- [WHAT TO WORK ON] Take the lines below between the one holding "В СКР по Хабаровскому" and the one holding "зверствах принимали жительницы", inclusive, and copy them exactly. Add nothing.

[MATERIAL FOR THE TASK Boundary: Start]

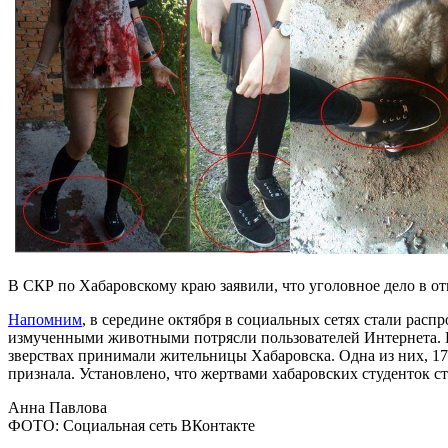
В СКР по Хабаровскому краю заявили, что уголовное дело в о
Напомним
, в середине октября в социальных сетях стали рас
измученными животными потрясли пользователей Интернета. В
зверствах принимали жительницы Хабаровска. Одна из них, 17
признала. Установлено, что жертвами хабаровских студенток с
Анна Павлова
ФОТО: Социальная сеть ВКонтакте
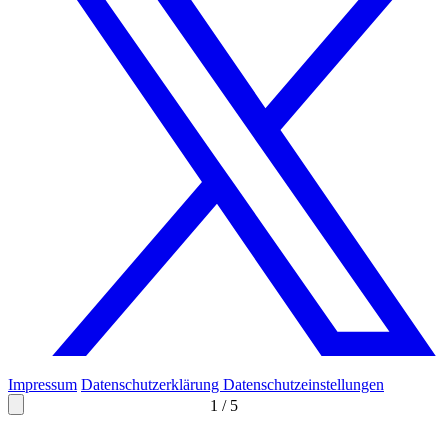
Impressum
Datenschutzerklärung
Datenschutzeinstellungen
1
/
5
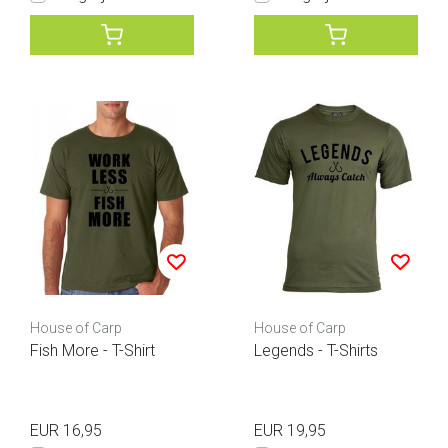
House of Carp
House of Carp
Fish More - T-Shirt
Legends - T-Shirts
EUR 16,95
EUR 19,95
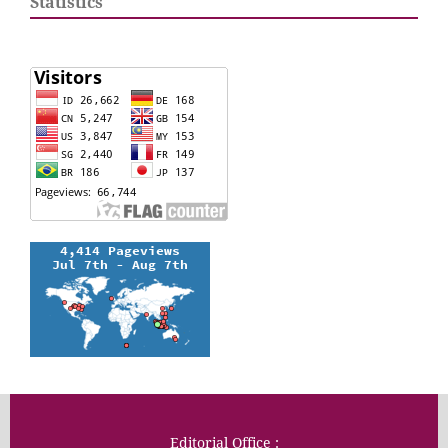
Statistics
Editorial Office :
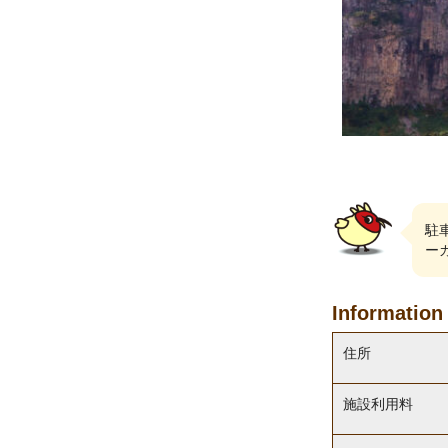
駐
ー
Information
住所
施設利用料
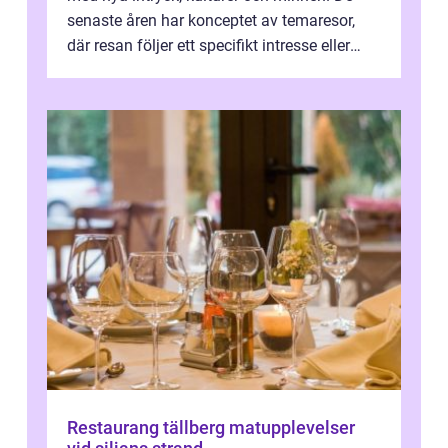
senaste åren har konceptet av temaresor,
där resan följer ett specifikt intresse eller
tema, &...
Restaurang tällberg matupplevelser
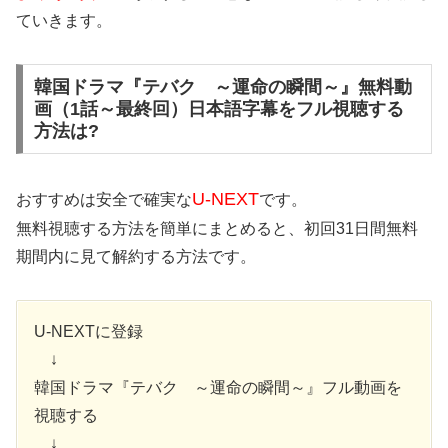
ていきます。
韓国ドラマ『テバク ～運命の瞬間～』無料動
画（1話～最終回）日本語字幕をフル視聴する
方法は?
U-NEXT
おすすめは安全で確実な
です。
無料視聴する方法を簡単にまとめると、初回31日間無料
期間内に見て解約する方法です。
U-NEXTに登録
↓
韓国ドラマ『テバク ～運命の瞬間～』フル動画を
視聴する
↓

[MATERIAL FOR THE TASK Boundary: End]
[MATERIAL FOR THE TASK Boundary: Start]

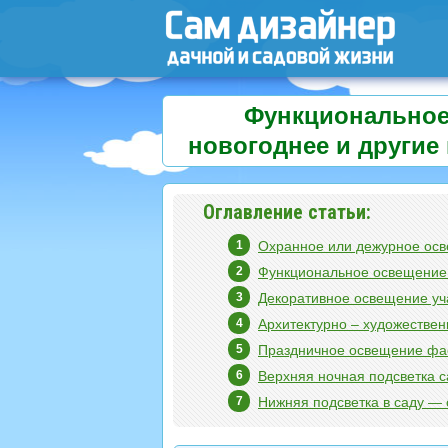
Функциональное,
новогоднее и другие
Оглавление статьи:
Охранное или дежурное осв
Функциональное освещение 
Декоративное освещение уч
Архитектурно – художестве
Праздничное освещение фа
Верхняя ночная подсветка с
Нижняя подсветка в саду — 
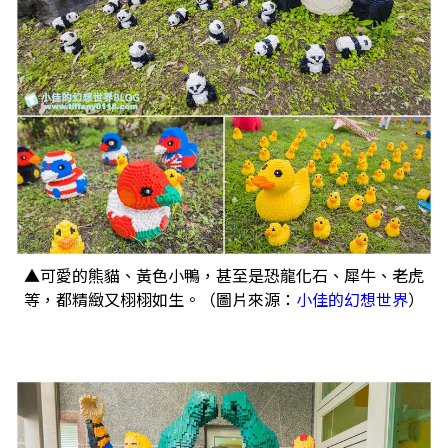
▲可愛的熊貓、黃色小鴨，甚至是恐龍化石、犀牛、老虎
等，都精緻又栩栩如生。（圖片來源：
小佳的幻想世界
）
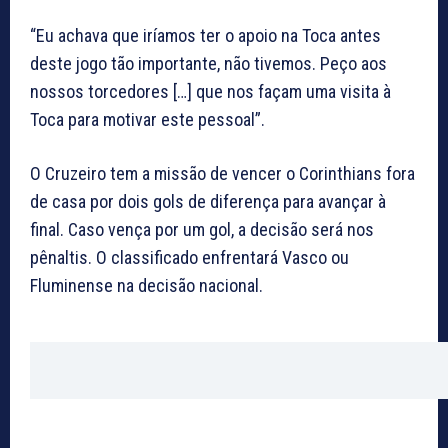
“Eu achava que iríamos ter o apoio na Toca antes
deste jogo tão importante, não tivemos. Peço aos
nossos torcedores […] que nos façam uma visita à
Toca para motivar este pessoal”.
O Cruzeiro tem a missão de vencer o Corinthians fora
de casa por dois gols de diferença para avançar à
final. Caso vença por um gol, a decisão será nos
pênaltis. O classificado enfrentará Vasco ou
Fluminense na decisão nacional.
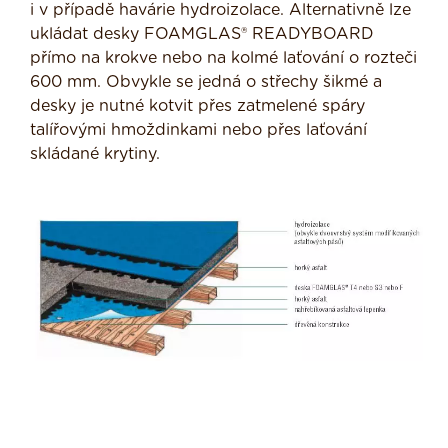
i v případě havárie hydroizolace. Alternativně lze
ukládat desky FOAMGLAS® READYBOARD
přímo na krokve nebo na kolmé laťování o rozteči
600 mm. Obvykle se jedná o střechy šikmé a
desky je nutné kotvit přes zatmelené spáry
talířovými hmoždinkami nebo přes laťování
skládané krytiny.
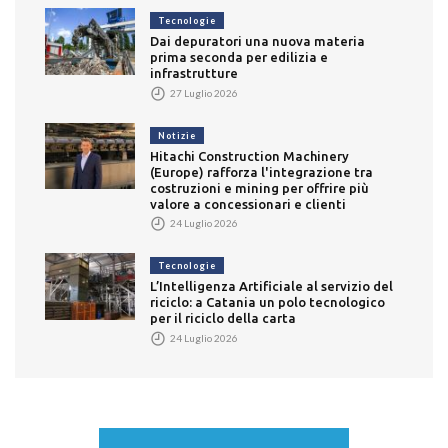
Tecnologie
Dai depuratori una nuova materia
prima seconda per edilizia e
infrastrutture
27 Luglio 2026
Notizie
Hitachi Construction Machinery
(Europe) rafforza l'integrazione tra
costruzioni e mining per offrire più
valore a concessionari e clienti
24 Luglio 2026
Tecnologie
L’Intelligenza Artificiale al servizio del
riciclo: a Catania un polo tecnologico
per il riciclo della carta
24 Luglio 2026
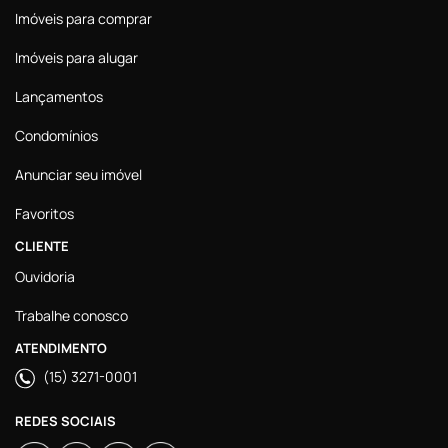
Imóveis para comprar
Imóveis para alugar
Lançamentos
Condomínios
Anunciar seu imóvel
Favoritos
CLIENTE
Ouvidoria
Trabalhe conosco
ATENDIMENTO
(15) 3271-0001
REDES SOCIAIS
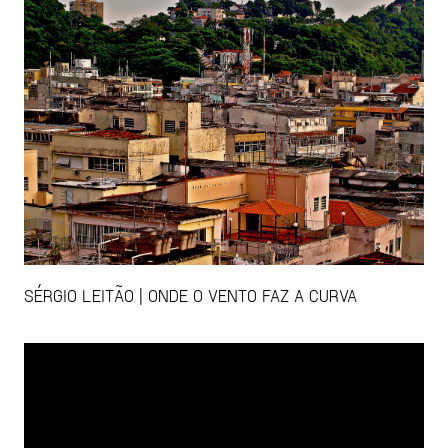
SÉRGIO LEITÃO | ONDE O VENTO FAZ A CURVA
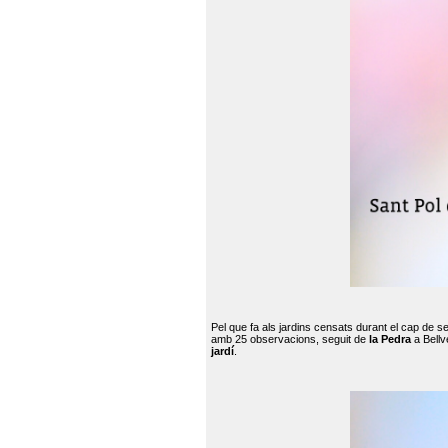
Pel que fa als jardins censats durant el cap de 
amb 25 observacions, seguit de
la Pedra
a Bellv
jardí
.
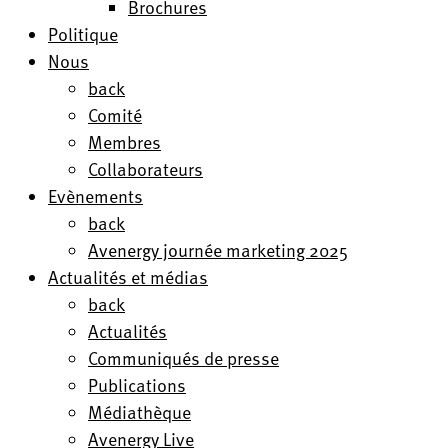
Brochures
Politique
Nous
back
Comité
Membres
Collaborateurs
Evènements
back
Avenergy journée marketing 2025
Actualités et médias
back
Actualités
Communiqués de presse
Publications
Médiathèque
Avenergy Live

[MATERIAL FOR THE TASK Boundary: End]

- [ANSWER BELOW]
В СКР по Хабаровскому краю заявили, что уголовное дело в о
Напомним
, в середине октября в социальных сетях стали рас
измученными животными потрясли пользователей Интернета. В
зверствах принимали жительницы Хабаровска. Одна из них, 17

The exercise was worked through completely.